No. Better make that “Light Breathing.”
Not much. An adult human at rest uses about 100 watts of power.
Carbon’s higher heating value is 32.8 million joules per kilogram.
So you burn about 3 micrograms of carbon per second.
About fifteen breaths per minute, so one every four seconds, so each exhaled breath contains about 12 micrograms of carbon.
Math might be a bit different since we’re actually metabolizing sugar/fat/protein instead of burning graphite, but it’s probably in the same order of magnitude.
That doesn’t seem right.
Let me try some simple math. Astronauts use about 0.84 kg of O2 per day. That’s about (0.84 kg) * (1000 g/kg) / (2 * 16 g/mol) * (12 g/mol) = 315 g of C per day. Or about 14 mg of C per breath, which is about four orders of magnitude larger than your estimate.
I think the difference between burning atomic C and metabolizing organic carbon is large.
This article How Fat Is Lost from the Body | Live Science claims
The researchers showed that during weight loss, 84 percent of the fat that is lost turns into carbon dioxide and leaves the body through the lungs, whereas the remaining 16 percent becomes water, according to the study published today (Dec. 16) in a special Christmas issue of the medical journal BMJ.
“These results show that the lungs are the primary excretory organ for weight loss. The water formed may be excreted in the urine, feces, sweat, breath, tears or other bodily fluids, and is readily replenished,” the researchers said.
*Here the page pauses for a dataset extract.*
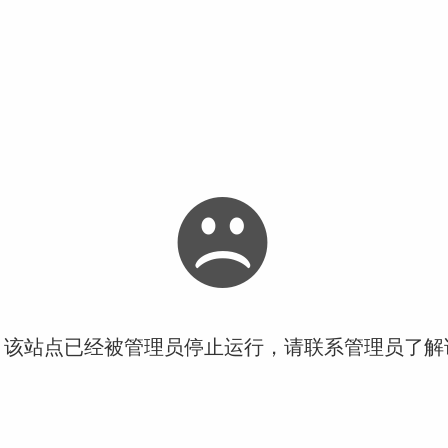
！该站点已经被管理员停止运行，请联系管理员了解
I have to admit, my estimate seemed suspiciously small, and your approach (starting with how much O2 a body uses per day) seems sound. And of course your result is reasonable: 315 grams of carbon equates to 787 grams of glucose, which by itself will get you through a day… But I’m at a loss for how understand why my approach was so far off. The heat of combustion for carbon, glucose, and fat are all in the same order of magnitude; if you oxidize X grams of fuel, you get Y joules of heat. If a resting adult makes 2.4 kilowatt-hours of heat in a day, that would seem to set an upper bound on how much fuel is being oxidized in that period.